The addiction treatment industry is unraveling at warp speed and will leave behind a graveyard of treatment providers who lost control of their products and services simply to fall neatly in line with managed care guidelines. When you lose control of your price, your programming and your service offerings, you lose the ability to provide good outcomes for patients. You‘re also closer to joining that graveyard filling up with addiction treatment providers in 2018! The United States is heading toward a two-tiered healthcare system much like in the U.K. and in Canada, with one tier for those who can pay for care and another tier for those on managed care. It isn’t fair, but it is where we are headed because there are a few treatment providers who will not compromise their standards of care to get in on the volume-care model. In the world of addiction, this is huge because good outcomes are already difficult to achieve and are surely not attainable with a cookie-cutter approach, whereas managed care providers seem happy to embrace a one-size-fits-all model which puts patients in a cheaper, ineffective 12-Step only or detox to PHP to IOP program. “Addiction recovery rates for popular 12-Step groups may be as low as 5-10%,” according to Dr. Lance Dodes, the author of “The Sober Truth: Debunking the Bad Science Behind 12-Step Programs and the Rehab Industry.”

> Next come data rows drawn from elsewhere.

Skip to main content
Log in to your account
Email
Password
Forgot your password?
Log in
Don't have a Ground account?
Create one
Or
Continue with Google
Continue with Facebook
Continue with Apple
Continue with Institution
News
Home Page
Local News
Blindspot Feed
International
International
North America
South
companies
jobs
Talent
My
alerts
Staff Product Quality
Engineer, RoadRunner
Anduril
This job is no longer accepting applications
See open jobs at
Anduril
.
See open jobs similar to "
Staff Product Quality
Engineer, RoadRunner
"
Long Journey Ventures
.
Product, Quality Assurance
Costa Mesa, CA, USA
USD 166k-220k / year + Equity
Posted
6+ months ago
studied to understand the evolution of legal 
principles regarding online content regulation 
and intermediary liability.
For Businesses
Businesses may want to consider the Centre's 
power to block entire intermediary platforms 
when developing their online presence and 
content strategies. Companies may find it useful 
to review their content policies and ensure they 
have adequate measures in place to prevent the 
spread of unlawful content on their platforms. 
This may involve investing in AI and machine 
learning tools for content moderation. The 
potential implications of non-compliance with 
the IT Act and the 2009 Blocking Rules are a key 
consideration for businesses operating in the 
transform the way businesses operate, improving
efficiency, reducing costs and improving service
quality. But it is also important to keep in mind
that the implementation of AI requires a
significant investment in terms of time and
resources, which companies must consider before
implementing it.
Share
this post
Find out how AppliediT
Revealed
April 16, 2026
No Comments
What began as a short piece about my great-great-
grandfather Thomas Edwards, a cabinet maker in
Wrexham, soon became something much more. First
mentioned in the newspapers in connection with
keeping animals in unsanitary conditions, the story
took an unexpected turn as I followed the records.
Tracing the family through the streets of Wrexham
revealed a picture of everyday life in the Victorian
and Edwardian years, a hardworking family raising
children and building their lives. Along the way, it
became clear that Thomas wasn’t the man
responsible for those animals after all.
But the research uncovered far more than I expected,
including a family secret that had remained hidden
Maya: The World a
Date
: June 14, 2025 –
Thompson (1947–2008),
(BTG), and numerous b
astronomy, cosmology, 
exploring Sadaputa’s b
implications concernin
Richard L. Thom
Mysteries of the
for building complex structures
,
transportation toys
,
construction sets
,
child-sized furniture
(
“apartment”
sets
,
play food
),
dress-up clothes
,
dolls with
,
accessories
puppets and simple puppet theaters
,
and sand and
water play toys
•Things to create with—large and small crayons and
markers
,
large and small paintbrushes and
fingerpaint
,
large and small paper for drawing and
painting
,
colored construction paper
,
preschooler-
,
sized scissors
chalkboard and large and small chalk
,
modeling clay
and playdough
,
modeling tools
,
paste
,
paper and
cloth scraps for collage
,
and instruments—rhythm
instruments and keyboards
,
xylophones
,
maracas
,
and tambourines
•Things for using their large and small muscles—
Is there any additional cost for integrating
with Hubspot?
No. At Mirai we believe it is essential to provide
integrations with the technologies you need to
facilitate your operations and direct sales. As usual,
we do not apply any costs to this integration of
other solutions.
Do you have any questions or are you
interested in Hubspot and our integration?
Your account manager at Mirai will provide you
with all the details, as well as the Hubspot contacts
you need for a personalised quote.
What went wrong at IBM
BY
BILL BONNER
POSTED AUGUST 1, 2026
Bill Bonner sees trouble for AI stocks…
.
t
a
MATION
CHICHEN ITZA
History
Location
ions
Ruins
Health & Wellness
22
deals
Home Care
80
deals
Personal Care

This shakeout will be difficult for those providers who are not strong financially, as they will need to continue to search for cheaper programming alternatives, reduce staff and minimize overall operating costs to adjust to the continued pressure of reduced reimbursements from insurance payors. This entire scenario will negatively impact the ability to provide any good outcomes for patients. It won’t work! The addiction treatment providers and the industry as a whole have brought much of this on themselves by not being able to deliver better outcomes, settling for treatment programs that don’t work and employing staff that sometimes appear to be charlatans or hustlers.
The cleanup will be painful for many in 2018. Enterhealth will continue to stand strong – as we have for nearly a decade – and remain a beacon of hope for those suffering from the disease of addiction. Enterhealth will hold steadfast to its founding principle that there is a better way to recover from this devastating illness. To achieve that goal it is incumbent upon our organization to hire the best and the brightest in the field and deliver treatment tailored specifically to each individual and family affected. To that end, Enterhealth will continue incorporating the latest scientific findings and credible research to apply to the patient situations we face daily. The road to recovery requires hard work, and each person deserves to go through the journey with their dignity intact. Enterhealth knows that the environment of care is equally as important as how the care and treatment is delivered. That is why each patient has the sanctuary of their own private room and bath, with healthy meals prepared each day by our renowned culinary staff and the ability to spend the time necessary for real healing within a serene and peaceful environment. Being able to create such an environment of care and deliver these services unencumbered by outside entities allows us to provide treatment of the highest quality to our patients and families and is the only real path to success and sobriety. As we look forward to 2018 and beyond, Enterhealth will hold tightly to our commitment to our community, our patients and their families.